奥の部屋の扉を開けようとしていたアカメだが、ハルに呼び止められて戻ってくる。

「ヌイコグマってノーマル・格闘タイプですよね? 炎が苦手なんですか?」

「あれ、もしかしてヌイコグマの特性を知らなかったんスか?」

ハルが尋ねると、アカメは少し驚いたような表情を浮かべ、

「ヌイコグマは、もふもふという特性を持ってるっス。これは直接攻撃のダメージを抑える代わりに、炎タイプの技を大ダメージで受けてしまう特性。てっきり知っててあのタイミングで使ってきたんだと思ってたっスけど、違うんっスか?」

「あ、そうだったんですか……いえ、実はあの時は咄嗟に攻撃できる技を選んだだけで……」

先制技を持つヤヤコマだが、既に瓦割りの攻撃を繰り出そうとしていたヌイコグマにそれ以上近づかせるのは危険。

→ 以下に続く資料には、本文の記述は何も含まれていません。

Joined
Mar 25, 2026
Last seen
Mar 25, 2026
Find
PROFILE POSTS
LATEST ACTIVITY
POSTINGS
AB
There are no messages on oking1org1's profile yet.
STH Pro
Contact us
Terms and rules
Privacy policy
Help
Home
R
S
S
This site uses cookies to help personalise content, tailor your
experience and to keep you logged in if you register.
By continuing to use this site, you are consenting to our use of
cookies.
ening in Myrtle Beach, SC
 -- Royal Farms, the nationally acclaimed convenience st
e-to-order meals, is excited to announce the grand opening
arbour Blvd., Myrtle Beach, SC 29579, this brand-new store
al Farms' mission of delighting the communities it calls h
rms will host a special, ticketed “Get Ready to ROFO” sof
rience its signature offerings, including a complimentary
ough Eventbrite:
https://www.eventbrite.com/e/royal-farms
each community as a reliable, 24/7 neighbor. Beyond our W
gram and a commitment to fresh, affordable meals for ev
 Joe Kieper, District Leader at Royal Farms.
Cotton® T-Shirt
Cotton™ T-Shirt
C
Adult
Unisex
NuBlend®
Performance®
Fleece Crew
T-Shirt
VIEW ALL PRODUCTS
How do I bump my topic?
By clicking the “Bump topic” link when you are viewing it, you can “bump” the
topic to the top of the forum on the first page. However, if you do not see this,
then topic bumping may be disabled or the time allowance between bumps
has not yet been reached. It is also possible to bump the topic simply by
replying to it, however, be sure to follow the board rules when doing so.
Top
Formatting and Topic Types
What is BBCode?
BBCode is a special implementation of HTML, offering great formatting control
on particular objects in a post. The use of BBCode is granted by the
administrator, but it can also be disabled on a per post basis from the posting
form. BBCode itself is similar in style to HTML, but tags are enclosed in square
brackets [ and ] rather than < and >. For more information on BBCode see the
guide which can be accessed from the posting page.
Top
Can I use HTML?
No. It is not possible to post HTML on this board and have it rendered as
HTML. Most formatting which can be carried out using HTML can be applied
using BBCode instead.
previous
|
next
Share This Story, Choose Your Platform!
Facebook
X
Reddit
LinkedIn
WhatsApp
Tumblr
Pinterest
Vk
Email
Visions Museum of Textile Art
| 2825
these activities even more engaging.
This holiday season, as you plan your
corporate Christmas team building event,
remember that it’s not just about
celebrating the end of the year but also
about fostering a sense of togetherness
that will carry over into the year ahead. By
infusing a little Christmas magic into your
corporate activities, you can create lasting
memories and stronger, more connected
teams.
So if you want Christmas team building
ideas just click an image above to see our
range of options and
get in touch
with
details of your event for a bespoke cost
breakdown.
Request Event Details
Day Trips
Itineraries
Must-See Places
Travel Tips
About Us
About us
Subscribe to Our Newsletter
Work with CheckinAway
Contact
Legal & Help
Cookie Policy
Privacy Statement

なのでハルはヤヤコマの技の中では一番出の早い火の粉を選択したのだ。

「……ま、まぁ、ハルが勝ったってことには変わりはないっス! あっ、そうだ、ヤヤコマを回復してあげないといけないっスよね。あたしの傷薬をあげるっスよ」

そう言いながらアカメはハルに傷薬を手渡す。

戦いでの傷を癒してもらったヤヤコマは気分良さそうに鳴き、翼を広げた。

「それじゃ改めて、カザハナシティジムリーダー・ヒサギさんのところまで案内するっスよ。準備はいいっスか?」

「はい、お願いします」

アカメに連れられ、ハルはジムリーダーの待つ部屋へと進む。